The Answer in a Paintbrush

Shortly after joining the Church in England, I found employment in a painting firm run by two brothers. Skilled in the art of painting advertising designs on trucks, both had the dexterity with a brush that comes from years of experience. They were not religious men, but they were generous and believed in doing good whenever possible.

My membership in the Mormon Church was a constant fascination to them. Both were heavy smokers, and they could not understand why Mormons did not smoke. Constantly they wanted to know, “Why didn’t I smoke? When had I given it up? Had it been easy?” In my replies I quoted the scriptures and attempted to explain a little about the gospel, but they made it plain that religion was not for them.
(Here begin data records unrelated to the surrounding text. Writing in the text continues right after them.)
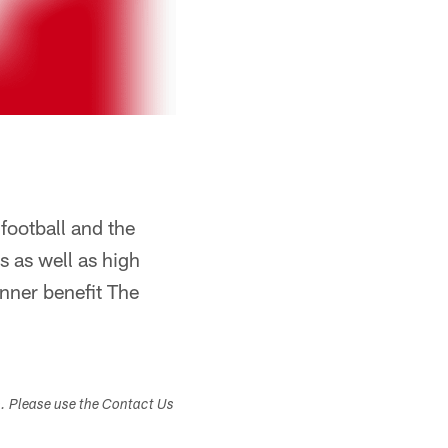
football and the
 as well as high
nner benefit The
s. Please use the Contact Us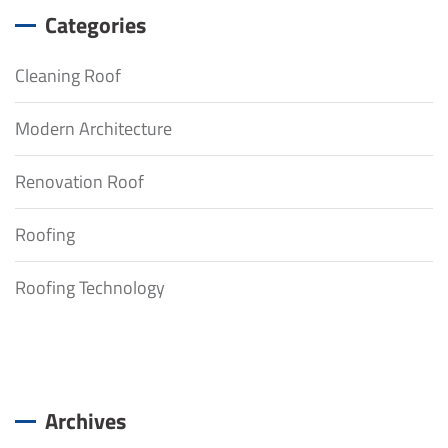
Categories
Cleaning Roof
Modern Architecture
Renovation Roof
Roofing
Roofing Technology
Archives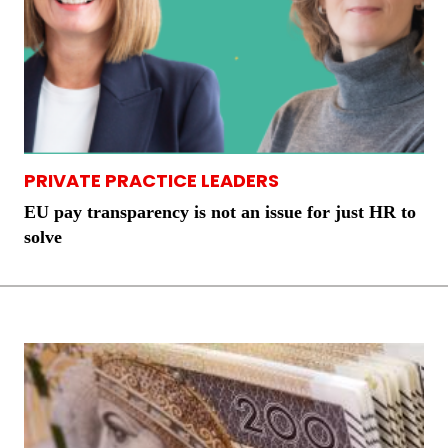
PRIVATE PRACTICE LEADERS
EU pay transparency is not an issue for just HR to
solve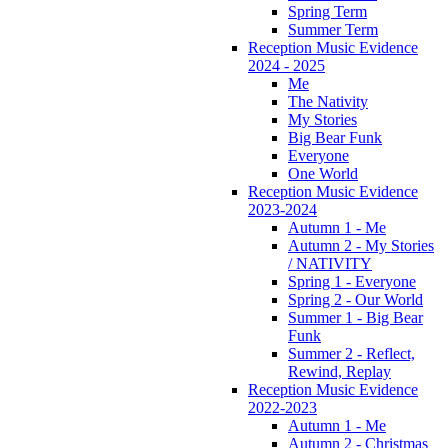
Spring Term
Summer Term
Reception Music Evidence
2024 - 2025
Me
The Nativity
My Stories
Big Bear Funk
Everyone
One World
Reception Music Evidence
2023-2024
Autumn 1 - Me
Autumn 2 - My Stories
/ NATIVITY
Spring 1 - Everyone
Spring 2 - Our World
Summer 1 - Big Bear
Funk
Summer 2 - Reflect,
Rewind, Replay
Reception Music Evidence
2022-2023
Autumn 1 - Me
Autumn 2 - Christmas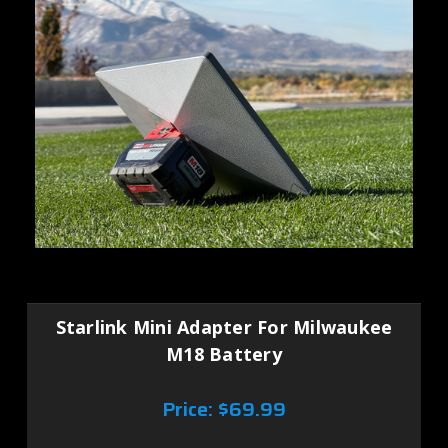
Starlink Mini Adapter For Milwaukee
M18 Battery
Price:
$69.99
One day we were all working on the same vehicle, and George, the elder of the two, began asking questions about my activities in the Church. Our discussion continued until the mid-morning break, when George lit his cigarette and again asked why I would not have one. Before I could answer, he was called to the telephone, and I found myself praying in my heart, “Please, dear Lord, give me an answer that will satisfy these men.”

They returned in less than a minute, and George immediately repeated his perennial question, “Why don’t you smoke, John?”

I felt the inspiration of the Lord as I looked at him and answered: “George, suppose I came to you and asked you to lend me one of your very best brushes, and after I had used it for a period of time, I brought it back to you full of paint. I had not cared enough to clean it. What would you think of me?”

He looked at me thoughtfully for a moment, and then quietly replied, “I see your reason now, John.”

On previous occasions I had quoted from Paul that no “unclean person … hath any inheritance in the kingdom of Christ and of God” (Eph. 5:5), but the illustration of the brush, a most prized possession of these skilled craftsmen, had succeeded where doctrine had failed. Although they continued to question me about the gospel, I was never offered cigarettes again.